ESPN Writer Fired Racist Attack On Jokic, Bird

ESPN writer William C. Rhoden had an interesting take on newly crowned NBA champion Nikola Jokic, who was also awarded the Finals MVP for leading the Denver Nuggets to the title. His accolades are largely due to his being White.

Death, taxes, and race hustlers are three things that can be counted on forever.

In a piece written for ESPN website Andscape, which focuses on racial topics, Rhoden took people to task for saying that Jokic is the GOAT, or “greatest of all time.”

Only, no one is saying that. Jokic may have cracked the top 20 or be near that honor, but no sane sports fan puts him number one. But facts should never interfere with a line of reasoning.
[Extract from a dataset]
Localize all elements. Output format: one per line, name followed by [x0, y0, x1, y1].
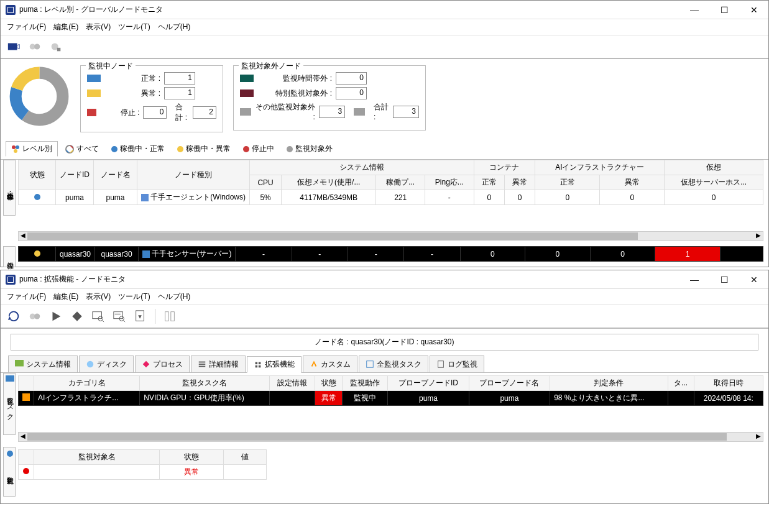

Or writing.

Rhoden continued, noting that former NBA player and current analyst Kendrick Perkins suggested that racism was behind the push for Jokic to win his third consecutive MVP award. He said Perkins was slammed for pointing to “Great White Hope-ism” in the league.

Not content to stop there, the writer turned back the clock to the 1980s when a similar controversy surrounded NBA great Larry Bird. The Detroit Pistons had just lost a heartbreaker to Bird’s Boston Celtics, and Dennis Rodman was asked after the game about his celebrated opponent.

The mercurial Rodman called Bird “very overrated” and said his three consecutive MVPs were due to being White. After giving the Celtic great a bit of praise, the Piston said that “if he was Black, he’d be just another guy.”

This caused a firestorm at the time, similar to that unleashed by Perkins’ recent remarks.

Rhoden’s article, for the record, did not expose one single instance of one single person saying that Jokic is the greatest basketball player to ever wear shorts. White or otherwise.

It is inarguable that the Denver Nugget is on top of the basketball world, despite being denied his third straight MVP award. Being the NBA champion surely healed that wound, and hoisting the Finals MVP trophy was icing on the cake.

But for Rhoden and ESPN in general, the temptation to inject race into any dialogue was far too tempting to resist. No one said that Jokic was better than Jordan, James, or even Bird at this point. But that didn’t matter.

What mattered was stirring the pot, creating controversy where there was none. And in that category in sports, ESPN is clearly the worldwide leader they proclaim themselves to be.